Aplicações práticas e recomendações para uso
Ideal para cervejarias que buscam praticidade, controle microbiológico e inovação, essa levedura permite a produção de cervejas ácidas sem uso de bactérias. Recomenda-se:
- Mosturação que favoreça açúcares simples
- Fermentação isolada, sem cofermentação inicial
- Testes sensoriais antes da adição de frutas ou adjuntos
É uma excelente alternativa para Catharina Sour e outros estilos frutados, entregando equilíbrio e complexidade sem complicações no processo.

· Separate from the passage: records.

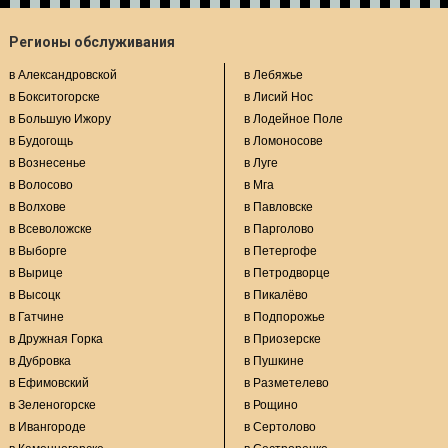
Регионы обслуживания
в Александровской
в Лебяжье
в Бокситогорске
в Лисий Нос
в Большую Ижору
в Лодейное Поле
в Будогощь
в Ломоносове
в Вознесенье
в Луге
в Волосово
в Мга
в Волхове
в Павловске
в Всеволожске
в Парголово
в Выборге
в Петергофе
в Вырице
в Петродворце
в Высоцк
в Пикалёво
в Гатчине
в Подпорожье
в Дружная Горка
в Приозерске
в Дубровка
в Пушкине
в Ефимовский
в Разметелево
в Зеленогорске
в Рощино
в Ивангороде
в Сертолово
в Каменногорске
в Сестрорецке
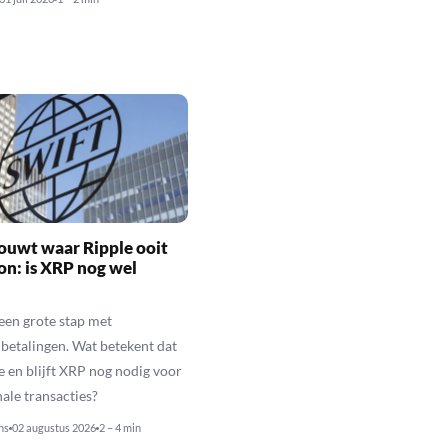
ouwt waar Ripple ooit
n: is XRP nog wel
een grote stap met
betalingen. Wat betekent dat
e en blijft XRP nog nodig voor
nale transacties?
ns
02 augustus 2026
2 – 4 min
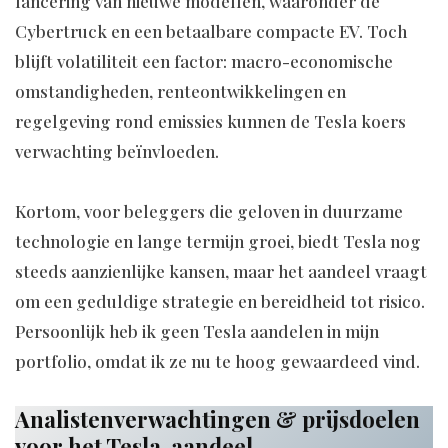
lancering van nieuwe modellen, waaronder de
Cybertruck en een betaalbare compacte EV. Toch
blijft volatiliteit een factor: macro-economische
omstandigheden, renteontwikkelingen en
regelgeving rond emissies kunnen de Tesla koers
verwachting beïnvloeden.
Kortom, voor beleggers die geloven in duurzame
technologie en lange termijn groei, biedt Tesla nog
steeds aanzienlijke kansen, maar het aandeel vraagt
om een geduldige strategie en bereidheid tot risico.
Persoonlijk heb ik geen Tesla aandelen in mijn
portfolio, omdat ik ze nu te hoog gewaardeed vind.
Analistenverwachtingen & prijsdoelen
voor het Tesla-aandeel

Comercialização e o futuro das leveduras nacionais
A Lachancea thermotolerans brasileira será comercializada pelo Laboratório da Cerveja, em parceria com a UFMG, após finalização do licenciamento. A expectativa é que cervejeiros caseiros e profissionais tenham acesso a um produto nacional com alto potencial biotecnológico.

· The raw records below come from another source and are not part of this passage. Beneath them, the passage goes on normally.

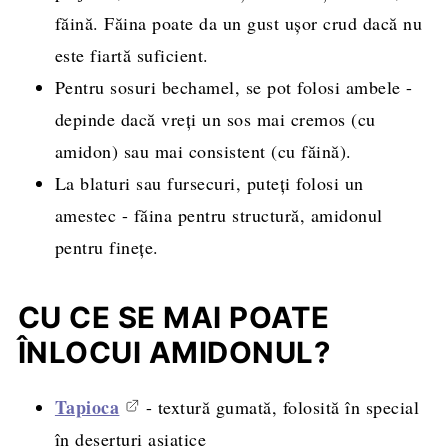
făină. Făina poate da un gust ușor crud dacă nu
este fiartă suficient.
Pentru sosuri bechamel, se pot folosi ambele -
depinde dacă vreți un sos mai cremos (cu
amidon) sau mai consistent (cu făină).
La blaturi sau fursecuri, puteți folosi un
amestec - făina pentru structură, amidonul
pentru finețe.
CU CE SE MAI POATE
ÎNLOCUI AMIDONUL?
Tapioca
- textură gumată, folosită în special
în deserturi asiatice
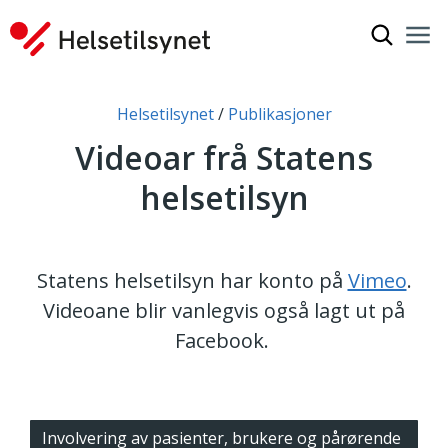
Vis søkef
Nav
Luk
Du er her:
Helsetilsynet
Publikasjoner
Videoar frå Statens
helsetilsyn
Statens helsetilsyn har konto på
Vimeo
.
Videoane blir vanlegvis også lagt ut på
Facebook.
Involvering av pasienter, brukere og pårørende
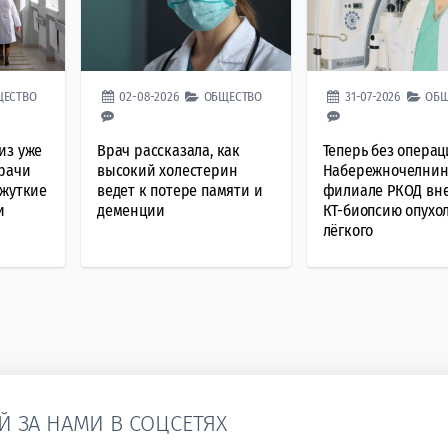
ЩЕСТВО
02-08-2026
ОБЩЕСТВО
31-07-2026
ОБЩ
из уже
Врач рассказала, как
Теперь без операц
врачи
высокий холестерин
Набережночелнин
 жуткие
ведет к потере памяти и
филиале РКОД вн
и
деменции
КТ-биопсию опухо
лёгкого
Й ЗА НАМИ В СОЦСЕТЯХ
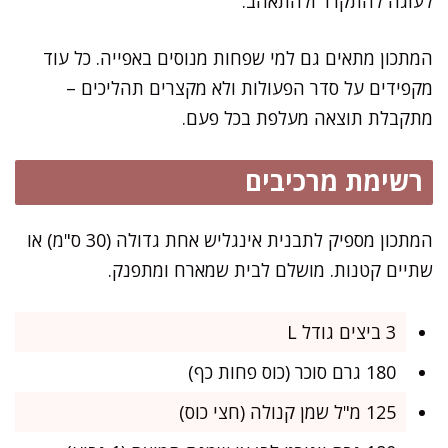
לעוגה להתקרר ולהתאהב.
המתכון מתאים גם למי שפחות מנוסים באפייה. כל עוד
מקפידים על סדר הפעולות ולא מקצרים תהליכים –
מתקבלת תוצאה מעלפת בכל פעם.
רשימת מרכיבים
המתכון מספיק לתבנית אינגליש אחת גדולה (30 ס"מ) או
שתיים קטנות. מושלם לבית שמארח ומתפנק.
3 ביצים גודל L
180 גרם סוכר (כוס פחות כף)
125 מ"ל שמן קנולה (חצי כוס)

Isabel Sabino também aponta o desejo de aplicar a levedura em outras bebidas fermentadas como sidras, espumantes e vinhos com frutas brasileiras, além de continuar explorando linhagens nativas com características únicas.
Conclusão
A Lachancea thermotolerans brasileira simboliza o encontro entre ciência, biodiversidade e inovação cervejeira. Com sua capacidade de acidificar, fermentar e entregar complexidade sensorial, ela oferece uma alternativa segura, prática e com identidade nacional.
Mais do que uma nova levedura, trata-se de uma nova etapa para a biotecnologia cervejeira brasileira — capaz de impulsionar tanto pequenos produtores quanto a indústria nacional rumo a sabores únicos, sustentáveis e autênticos.